Buzdolabının kapağı açıldığında, bal rengi gözlerden teki henüz yarım kapalıydı. İçeriye baktı, baktı… Sonra da bir şey almadan dolabı sertçe kapattı… Tost ekmekleri, kahvaltılık bölüme hep bir ağızdan seslendiler:
“Hey kaşar kardeş, bizi duyuyor musun?”
Ses yoktu…
Buzdolabının içi karanlıktı. Teker teker uyanan yiyeceklerden bazıları gerinmeye başlamıştı. Kaşar peynirinden küçük bir parça yalnızdı. Çevresine bakındı, hemcinslerini göremedi. “Her halde ay sonudur.” diye düşündü. Hep öyle oluyordu. Bu kez yeni gelen ürünlerin arasında arkadaşlarını bulamadı. Üzüldü. Büyük bir ihtimalle aybaşında onlara kavuşacaktı. Birkaç kez esneyip tekrar uykuya daldı. Rüyasında mandıradaki o adamı gördü.
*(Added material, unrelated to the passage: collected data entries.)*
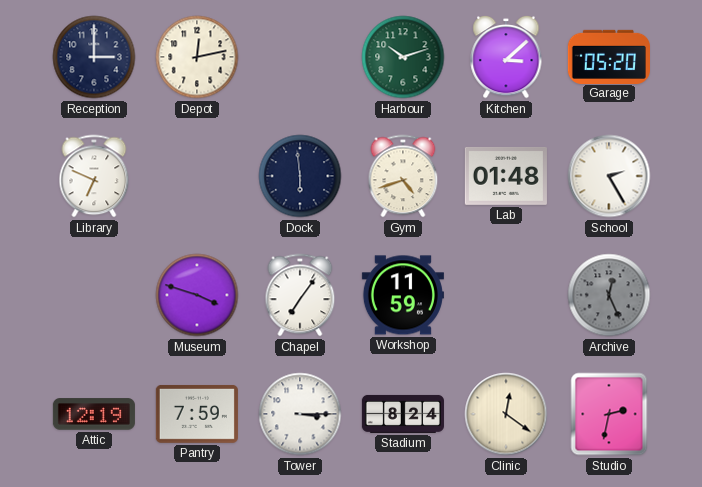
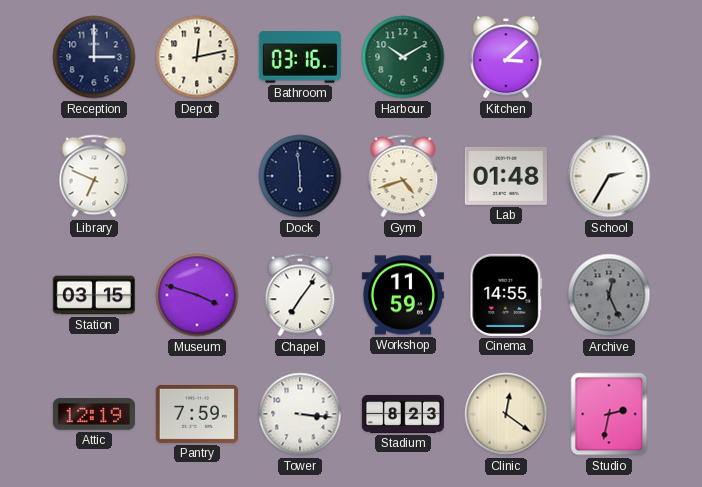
Bathroom: none -> 03:16
Harbour: 10:12 -> 10:10
Garage: 05:20 -> none
School: 2:25 -> 2:35
Station: none -> 03:15
Cinema: none -> 14:55
Tower: 3:15 -> 3:16
Stadium: 8:24 -> 8:23
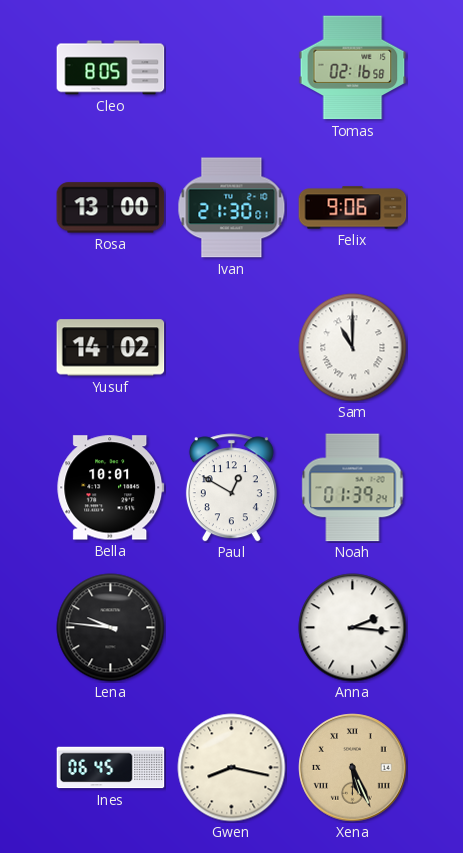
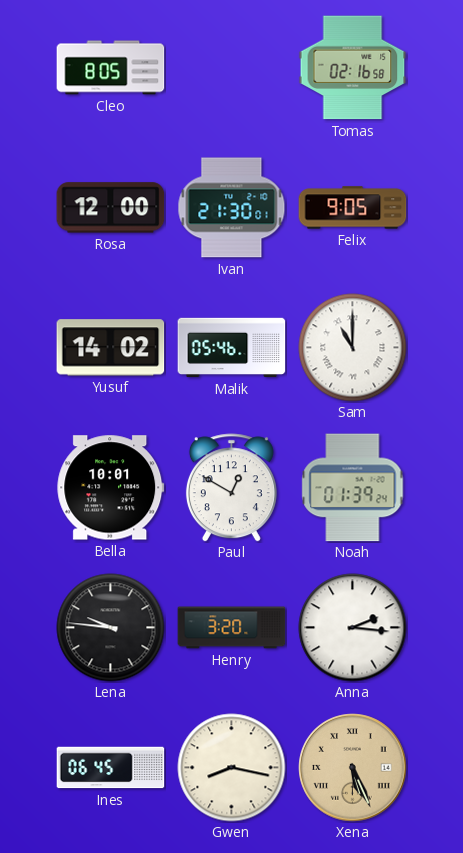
Rosa: 13:00 -> 12:00
Felix: 9:06 -> 9:05
Malik: none -> 05:46
Henry: none -> 3:20
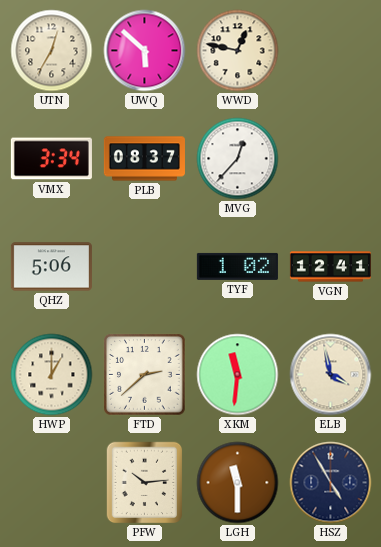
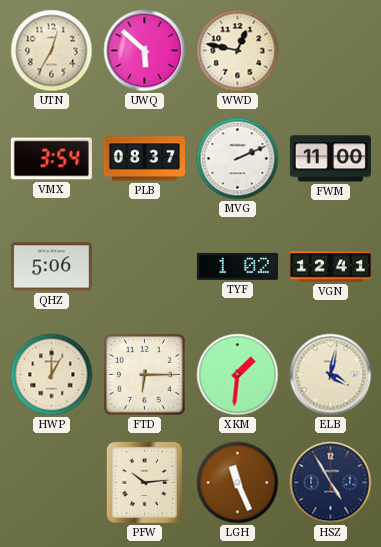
VMX: 3:34 -> 3:54
MVG: 12:37 -> 2:11
FWM: none -> 11:00
FTD: 2:38 -> 6:15
XKM: 11:31 -> 1:31
ELB: 3:58 -> 4:02
LGH: 11:30 -> 11:26
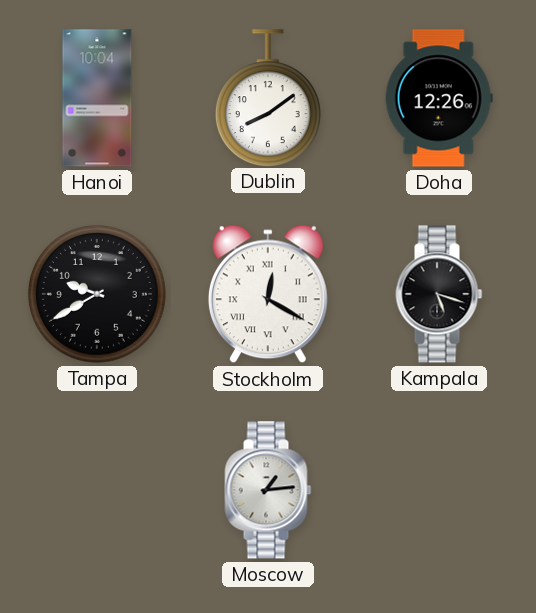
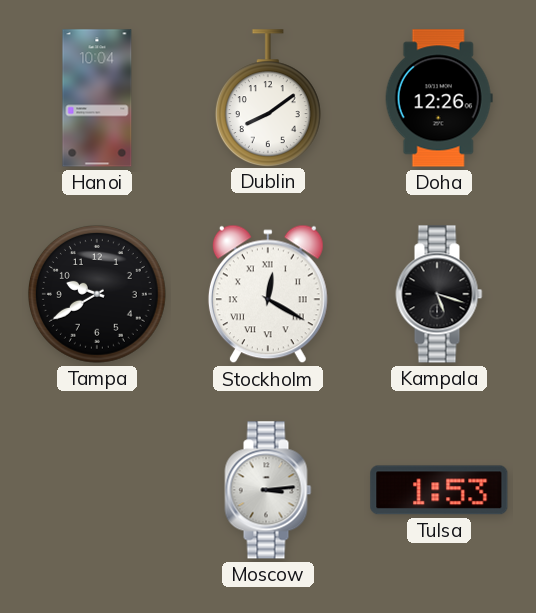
Moscow: 1:14 -> 3:14
Tulsa: none -> 1:53
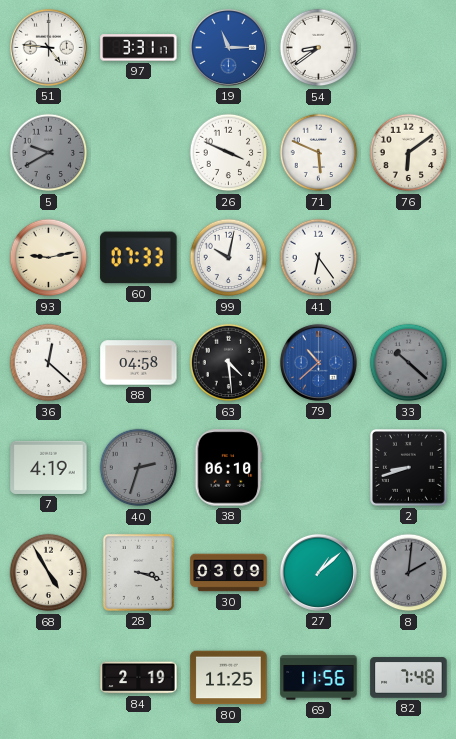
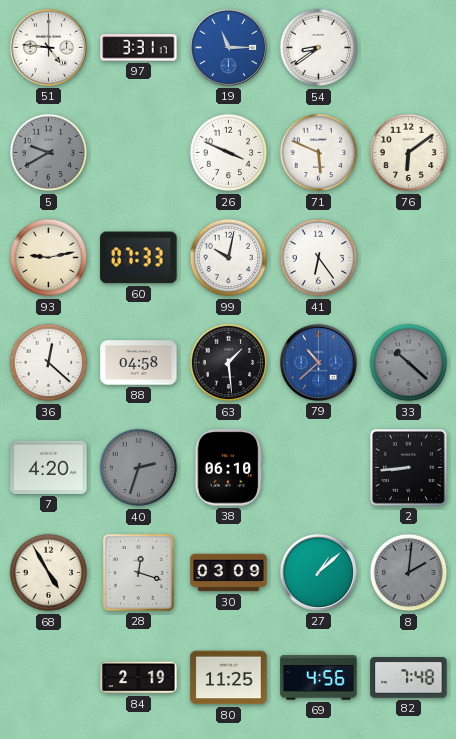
63: 4:29 -> 1:29
7: 4:19 -> 4:20
2: 8:42 -> 8:44
28: 3:18 -> 12:18
69: 11:56 -> 4:56
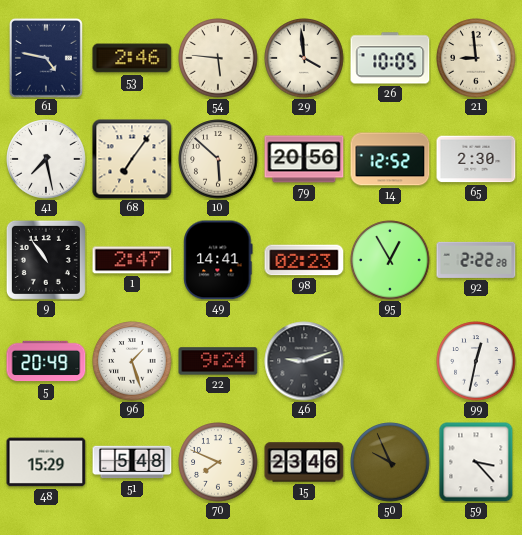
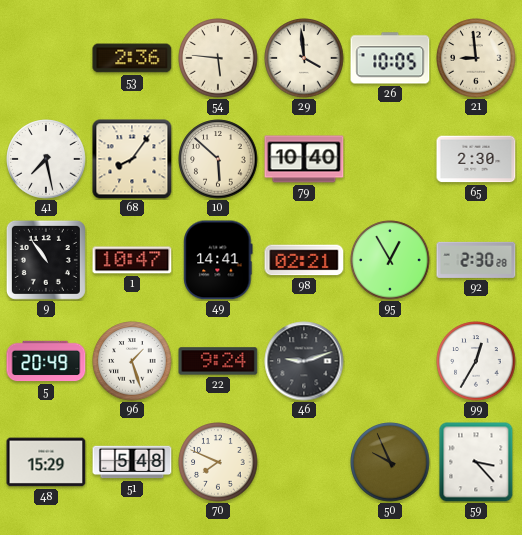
61: 4:47 -> none
53: 2:46 -> 2:36
68: 7:06 -> 8:06
79: 20:56 -> 10:40
14: 12:52 -> none
1: 2:47 -> 10:47
98: 02:23 -> 02:21
92: 2:22 -> 2:30
99: 12:32 -> 12:35
15: 23:46 -> none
Adam, elinde haşlanmış patatesleri soyuyor, sıcak sıcak ezdikten sonra kendisiyle karıştırıyordu. Sinirlendi. “Ben şimdi insanların midelerine nasıl ineceğim? Hiç mi insafları yok bu sahtekârların?” diyerek ter içinde uyandığında bulunduğu kap ıslanmıştı. “Allah’ım bu ne kâbustu?” sızlanmasıyla tekrar uykusuna daldı…
Kaşar peynirinin yanındaki kapta gelinlik gibi beyazlar içindeki peynirler uyanmış, birazdan kahvaltı masasına gidecekleri zamanı dört gözle bekliyorlardı. İçinde top şeklindeki peynirler, kalıp halindeki arkadaşlarına seslendi,
“Hey arkadaşlar yeni misafirlerimiz geldi. Onlara bir ‘merhaba’ diyelim.”
“Selam arkadaşlar. Çoktandır sizleri aramızda göremiyorduk. Geldiğiniz iyi oldu. Bir an önce sofraya geçmek için sabırsızlanıyoruz.”
“Ben de aynen öyle. Ya arkadaşlar, bir şey söyleyeceğim. Evin kızı beni babasına göstererek, ‘baba bana bundan alır mısın?’ diye sorduğunda babanın yüzü bir tuhaf olmuştu. Ama kızını kırmayıp az da olsa aldı. Marketlerde beni nedense hep kızdırıyorlar. Geçenlerde birkaç kendini bilmez gençlerden birisi bir etiketime bir de bana bakarak yanındakine bir şeyler fısıldayıp gülüştüler.”
“Ne dedi ki?”
“Bana ‘top’ dedi.”
“Çok mu komik bir durumdayım?”
“Yok ya sen asil peynirlerdensin. Bak fiyatın bile bizden farklı… Yani değerlisin. Onlar erkekten dönmelere ‘top’ derler, ondan garipsemiş olabilirler… Aldırma sen…”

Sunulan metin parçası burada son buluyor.